We highlight the discussion in "Improvement is not Marginal" section of the "Official Comment," which is visible to all reviewers. Please refer to the relevant section for more details.

Q5: ...the author should provide their results with sparse/dense point clouds.

As shown in Fig. 4, when the number of splats is the same, the PSNR of 3DGS and RetinaGS, which only differ in initialization and densification, are almost identical, indicating that RetinaGS does not rely on MVS's potential higher initialization accuracy to achieve the same accuracy as 3DGS. We use MVS solely to obtain a sufficiently dense set of splats, as the native densification strategy cannot easily increase the number of GS points as we desire.

Q6: I wonder would RetinaGS would be slower/faster than CityGaussian/VastGaussian/DOGS?

Our approach is faster. As shown in the discussion above, communication overhead accounts for only about 5% of the total step time. The true bottleneck in distributed 3DGS training lies in the load balancing strategy. Other methods overlook load balancing, resulting in uneven splat distribution and significant computational disparities across sub-models, which cause idle waiting times. Table 2 demonstrates that with our KD-Tree load balancing strategy, we reduced training time from 32.4s to 18.9s when using 4-node parallelism, achieving a speedup of 71.4%.

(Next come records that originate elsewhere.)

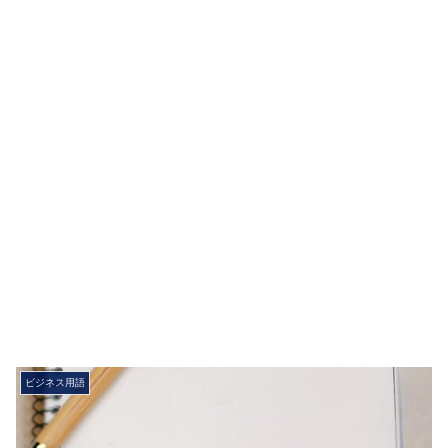
ビジネス用語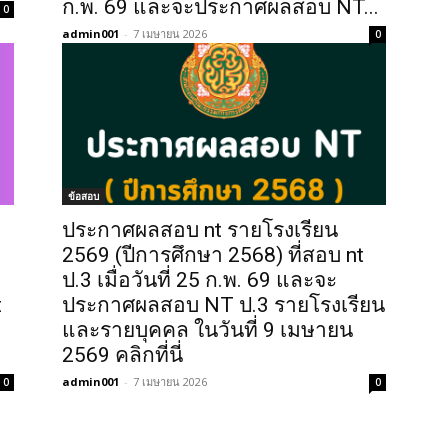
ก.พ. 69 และจะประกาศผลสอบ NT...
0
admin001
-
7 เมษายน 2026
0
ข้อสอบ
ประกาศผลสอบ nt รายโรงเรียน
2569 (ปีการศึกษา 2568) ที่สอบ nt
ล
ป.3 เมื่อวันที่ 25 ก.พ. 69 และจะ
t
ประกาศผลสอบ NT ป.3 รายโรงเรียน
และรายบุคคล ในวันที่ 9 เมษายน
2569 คลิกที่นี่
admin001
-
7 เมษายน 2026
0
0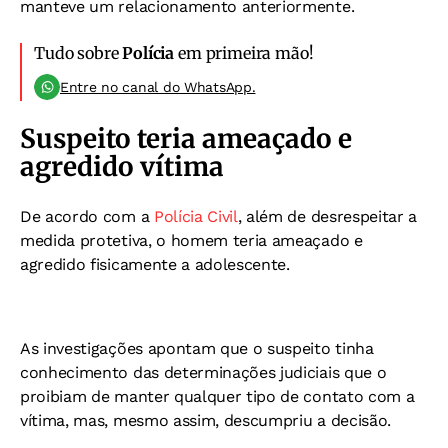
manteve um relacionamento anteriormente.
Tudo sobre
Polícia
em primeira mão!
Entre no canal do WhatsApp.
Suspeito teria ameaçado e
agredido vítima
De acordo com a
Polícia Civil
, além de desrespeitar a
medida protetiva, o homem teria ameaçado e
agredido fisicamente a adolescente.
As investigações apontam que o suspeito tinha
conhecimento das determinações judiciais que o
proibiam de manter qualquer tipo de contato com a
vítima, mas, mesmo assim, descumpriu a decisão.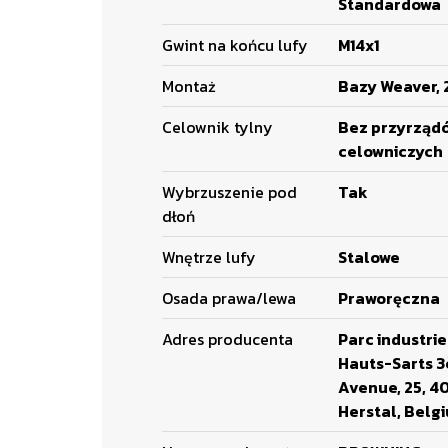
Standardowa
Gwint na końcu lufy
M14x1
Montaż
Bazy Weaver, 2
Celownik tylny
Bez przyrząd
celowniczych
Wybrzuszenie pod
Tak
dłoń
Wnętrze lufy
Stalowe
Osada prawa/lewa
Praworęczna
Adres producenta
Parc industrie
Hauts-Sarts 
Avenue, 25, 4
Herstal, Belg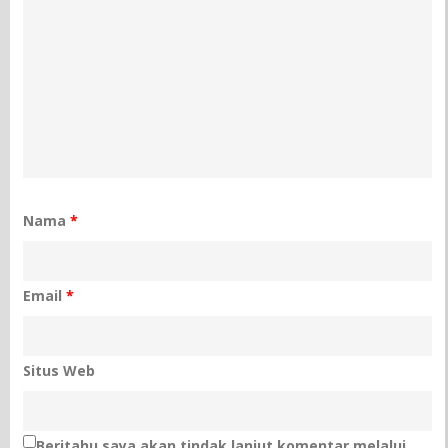
Nama
*
Email
*
Situs Web
Beritahu saya akan tindak lanjut komentar melalui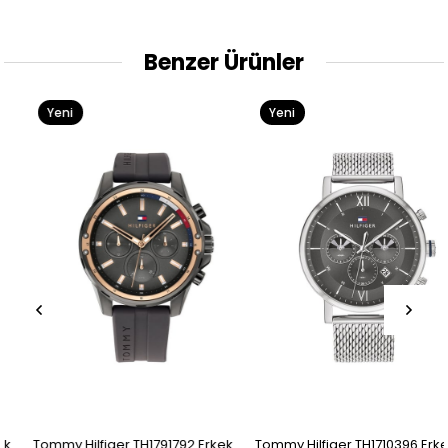
Benzer Ürünler
Yeni
Yeni
Ürün
Ürün
Tommy Hilfiger TH1791792 Erkek
Tommy Hilfiger TH1710396 Erkek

Thanks the authors for their rebuttal. While most of my concerns are resolved, I prefer to keep my score currently and will consider to raise my score with further discussion.

As the authors claimed they use MVS point clouds for initialization to achieve a desired number of Gaussian primitives on the MatrixCity street view scenes, I just realized that most of the experiments of Hierarchical-GS (Kerbl, el,al, SIGRRAPH 2024) are done on street view scenes. Moreover, Hierarchical-GS also adopts a tree structure to enable the distributed chunk training of 3DGS, which is similar to the KD-tree proposed in this work. Therefore, I would like the authors:

1. to further highlight the similarities and differences of the method with Hierarchical-GS.
2. compare with Hierarchical-GS on the street view scenes used by Hierarchical-GS under the same initialization settings (I believe Hierarchical-GS uses sparse points from COLMAP for initialization on the street view scenes).

I would raise my score if the proposed method can achieve comparable results to Hierarchical-GS.